Jimmy Saville sent at least 2 of his young rape victims for abortions to cover up his crimes. (6)
In the UK, a scout leader was convicted of repeatedly raping a young girl between the ages of 13 and 14. He had arranged for her to have an abortion when she became pregnant at 13. (7)
In 2009, an Australian Marie Stopes Clinic provider was found guilty of unprofessional conduct for failing to obtain consent before performing a late-term abortion on an intellectually disabled woman who was raped by her father. This same clinic was the site of a botched abortion death in 2011. (8)
There are many other such stories reported in every country where abortion is legal.

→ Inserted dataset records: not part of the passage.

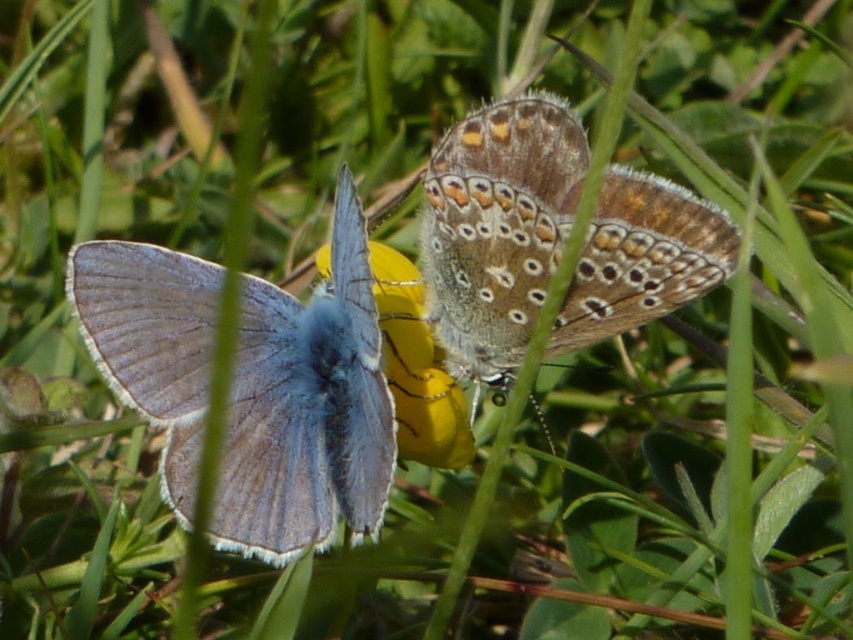 You are a photographer trying to capture the matte blue butterfly at left and the yellow matte flower at center. Which object is positioned closer to your camera lens?

The matte blue butterfly at left is closer to the viewer than the yellow matte flower at center, so it will appear closer to the camera lens. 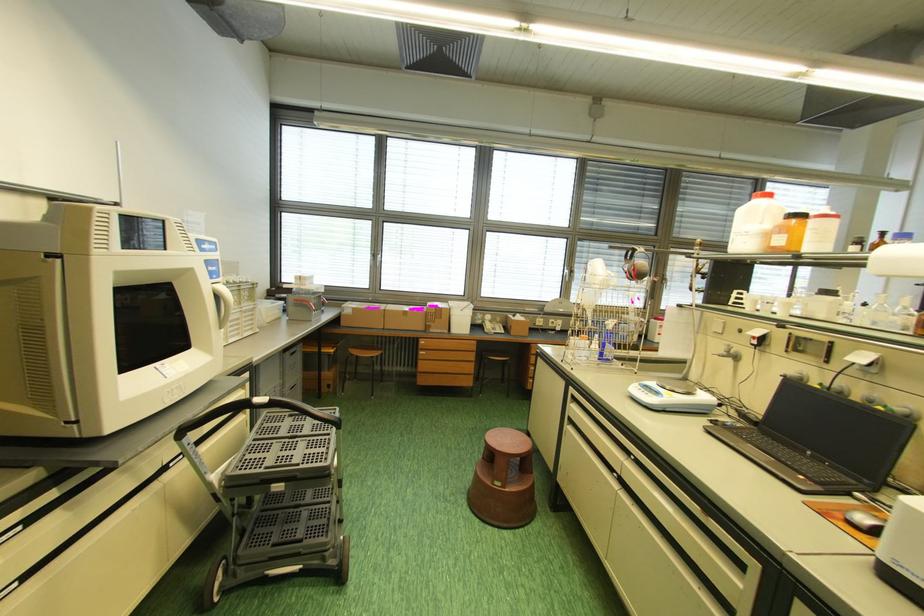 Find the location of a particular element. This screenshot has height=616, width=924. white container red lid is located at coordinates (762, 193). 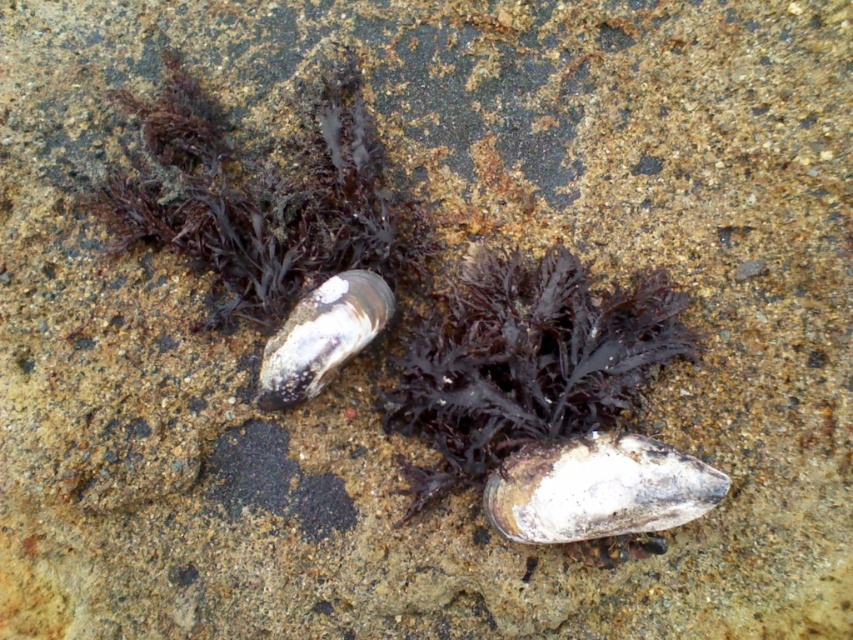 In the scene shown: Which is above, dark matte seaweed at center or white glossy oyster at center?

Positioned higher is white glossy oyster at center.

Describe the element at coordinates (525, 362) in the screenshot. This screenshot has height=640, width=853. I see `dark matte seaweed at center` at that location.

Who is more distant from viewer, (579,342) or (265,355)?

The point (579,342) is behind.

This screenshot has width=853, height=640. I want to click on dark matte seaweed at center, so click(525, 362).

Between dark matte seaweed at center and white matte oyster at center, which one has more height?

dark matte seaweed at center

Describe the element at coordinates (525, 362) in the screenshot. I see `dark matte seaweed at center` at that location.

The height and width of the screenshot is (640, 853). Find the location of `dark matte seaweed at center`. dark matte seaweed at center is located at coordinates (525, 362).

Between point (608, 502) and point (271, 406), which one is positioned behind?

Point (271, 406)

Does white matte oyster at center come behind white glossy oyster at center?

No, it is in front of white glossy oyster at center.

Which is in front, point (619, 483) or point (292, 394)?

Positioned in front is point (619, 483).

Identify the location of white matte oyster at center. click(598, 490).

Listen to the story of Miss ‘C’
Miss C’, a young Irish girl, became pregnant following a brutal rape in 1997. She had been taken into care to protect her from the rapist, but social workers then insisted that she should have an abortion. When her parents opposed the abortion they became the subject of a vicious media campaign. Leading abortion campaigners used the case to demand the legalisation of abortion in Ireland. ‘Miss C‘s’ baby was aborted in a clinic in Britain. But then, twelve years later, ‘Miss C‘ spoke out. She told the Pat Kenny Show on RTÉ radio in July 2009 that she had never requested an abortion, and that she had wanted her baby to be given up for adoption. ‘I woke up … and I asked for the baby and they told me there was no baby,’ she said. ‘To this day I’m still suffering. I went to get a death certificate done for the baby. I named her Shannon”
Once ‘Miss C‘ had spoken out, she was immediately treated in a hostile way or ignored by abortion campaigners. She didn’t suit their agenda anymore. She told the Irish Independent in 2013 that: “My name – the C-case girl – is brought up on radio and TV all the time these days as if I’m an ad for abortion … but, for me, it has been harder to deal with than the rape.

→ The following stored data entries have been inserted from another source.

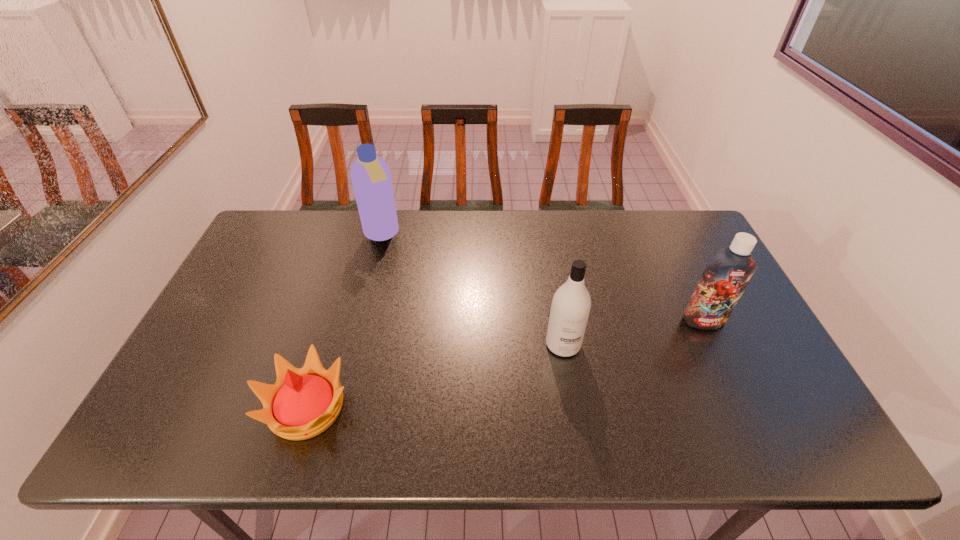 The width and height of the screenshot is (960, 540). Identify the location of the leftmost shampoo. (371, 178).

Locate an element on the screen. The height and width of the screenshot is (540, 960). the farthest object is located at coordinates (371, 178).

The image size is (960, 540). I want to click on the rightmost object, so coord(726,275).

The width and height of the screenshot is (960, 540). What are the coordinates of `the second shampoo from right to left` in the screenshot? It's located at (570, 309).

Find the location of a particular element. This screenshot has height=540, width=960. the nearest object is located at coordinates (304, 402).

Identify the location of the shortest object. (304, 402).

Where is `vacant space located on the left of the farthest shampoo`? This screenshot has width=960, height=540. vacant space located on the left of the farthest shampoo is located at coordinates (323, 234).

You are a GUI agent. You are given a task and a screenshot of the screen. Output one action in this format:
    pyautogui.click(x=<x>, y=<y>)
    Task: Click on the vacant space located 0.200m on the front label of the rightmost object
    The image size is (960, 540).
    Given the screenshot: What is the action you would take?
    pyautogui.click(x=739, y=396)

Where is `free space located on the front-facing side of the second shampoo from right to left`? free space located on the front-facing side of the second shampoo from right to left is located at coordinates (575, 416).

Where is `free space located on the back of the nearest object`? free space located on the back of the nearest object is located at coordinates (341, 300). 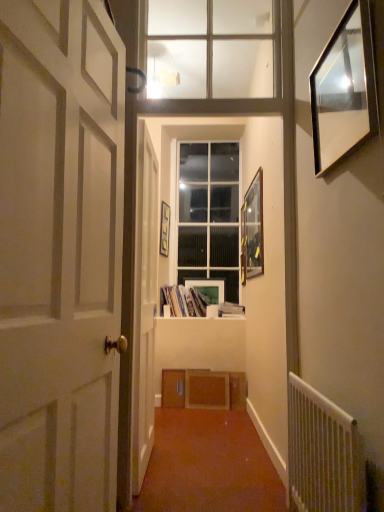 Question: Which direction should I rotate to look at white wooden door at center, which appears as the 1th door when viewed from the back?

Choices:
 (A) right
 (B) left

Answer: (B)

Question: In which direction should I rotate to look at matte white picture frame at center, the third picture frame when ordered from right to left?

Choices:
 (A) left
 (B) right

Answer: (B)

Question: Does white wooden door at center, which is the second door in front-to-back order, lie in front of matte paper books at center, arranged as the second book when viewed from the right?

Choices:
 (A) no
 (B) yes

Answer: (B)

Question: Is white wooden door at center, which is the second door in front-to-back order, bigger than matte paper books at center, arranged as the second book when viewed from the right?

Choices:
 (A) no
 (B) yes

Answer: (B)

Question: Does white wooden door at center, which appears as the 1th door when viewed from the back, have a greater height compared to matte paper books at center, arranged as the second book when viewed from the right?

Choices:
 (A) yes
 (B) no

Answer: (A)

Question: Does white wooden door at center, which appears as the 1th door when viewed from the back, appear on the left side of matte paper books at center, the 1th book viewed from the left?

Choices:
 (A) yes
 (B) no

Answer: (A)

Question: Is white wooden door at center, which is the second door in front-to-back order, wider than matte paper books at center, arranged as the second book when viewed from the right?

Choices:
 (A) yes
 (B) no

Answer: (B)

Question: Is white wooden door at center, which is the second door in front-to-back order, oriented away from matte paper books at center, the 1th book viewed from the left?

Choices:
 (A) yes
 (B) no

Answer: (B)

Question: Does wooden picture frame at center, placed as the first picture frame when sorted from left to right, appear on the left side of matte paper books at center, the 1th book viewed from the left?

Choices:
 (A) yes
 (B) no

Answer: (A)

Question: Is wooden picture frame at center, which is the 2th picture frame in back-to-front order, to the right of matte paper books at center, the 1th book viewed from the left, from the viewer's perspective?

Choices:
 (A) yes
 (B) no

Answer: (B)

Question: Considering the relative sizes of wooden picture frame at center, placed as the first picture frame when sorted from left to right, and matte paper books at center, the 1th book viewed from the left, in the image provided, is wooden picture frame at center, placed as the first picture frame when sorted from left to right, taller than matte paper books at center, the 1th book viewed from the left,?

Choices:
 (A) yes
 (B) no

Answer: (A)

Question: Does wooden picture frame at center, which is the 2th picture frame in back-to-front order, have a larger size compared to matte paper books at center, the 1th book viewed from the left?

Choices:
 (A) no
 (B) yes

Answer: (A)

Question: Would you consider wooden picture frame at center, which is the third picture frame in front-to-back order, to be distant from matte paper books at center, arranged as the second book when viewed from the right?

Choices:
 (A) no
 (B) yes

Answer: (A)

Question: Considering the relative sizes of wooden picture frame at center, which is counted as the 4th picture frame, starting from the right, and matte paper books at center, the 1th book viewed from the left, in the image provided, is wooden picture frame at center, which is counted as the 4th picture frame, starting from the right, wider than matte paper books at center, the 1th book viewed from the left,?

Choices:
 (A) yes
 (B) no

Answer: (B)

Question: Considering the relative positions of white painted wood door at left, which is the first door from front to back, and white metal radiator at lower right in the image provided, is white painted wood door at left, which is the first door from front to back, in front of white metal radiator at lower right?

Choices:
 (A) yes
 (B) no

Answer: (A)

“It only really hits you after you have children. You never forget your missing baby. It plays on your mind every day” she said. (3)
The voices of children conceived in rape are almost never heard. Rebecca Kiessling has founded a support group to make their voices heard and to pay tribute to the brave women who gave them life.
“Have you ever considered how really insulting it is to say to someone, ‘I think your mother should have been able to abort you’?” she says. “It’s like saying, ‘If I had my way, you’d be dead right now.’ And that is the reality with which I live every time someone says they are pro-choice or pro-life ‘except in cases of rape’ because I absolutely would have been aborted if it had been legal when I was an unborn child, and I can tell you that it hurts.” (http://www.rebeccakiessling.com/)
Some women raise a baby conceived in rape
Women who have given birth to babies conceived in rape are also speaking out. Elizabeth Cameron is a primary teacher. She is raising her daughter Pheobe, conceived through rape.
“Everyone, save for mum, thought I should have an abortion,” she says. “My dad even made an appointment at the clinic, and they showed me the little blob on the scan, I presume, to convince me that it was just a mass of cells and the whole thing would be over quickly. But I couldn’t go through with it. At school, my friends – most of whom didn’t even know about the rape – couldn’t understand why anyone my age would want to have a baby rather than an abortion. And the few I did tell were even more horrified that I would want to go through with the birth. But I did. And I don’t regret it for a moment. Every time I look at Phoebe, I know I made the right decision. I never wanted to end my baby’s life just because of how she came to be.” (Daily Mail, August 9, ’08).
(1) Rape Crisis Network Ireland, 2010 National Rape Crisis Statistics and Annual Report, pp. 53-54. http://www.rcni.ie/uploads/RCNINationalRapeCrisisStatisticsAndAnnualReport2010.pdf
(2) Sandra Mahkorn, ‘Pregnancy and Sexual Assault,’ The Psychological Aspects of Abortion, eds. Mall & Watts, (Washington, D.C.: University Publications of America, 1979), 55-69 5.
(3) http://www.independent.ie/lifestyle/health/ccase-mum-i-grieve-for-my-lost-baby-every-day-29241584.html ALSO see Pat Kenny show
(4) (Fergusson DM et. al., “Abortion and mental health disorders: evidence from a 30-year longitudinal study,” The British Journal of Psychiatry, 193: 444-451, 2008.)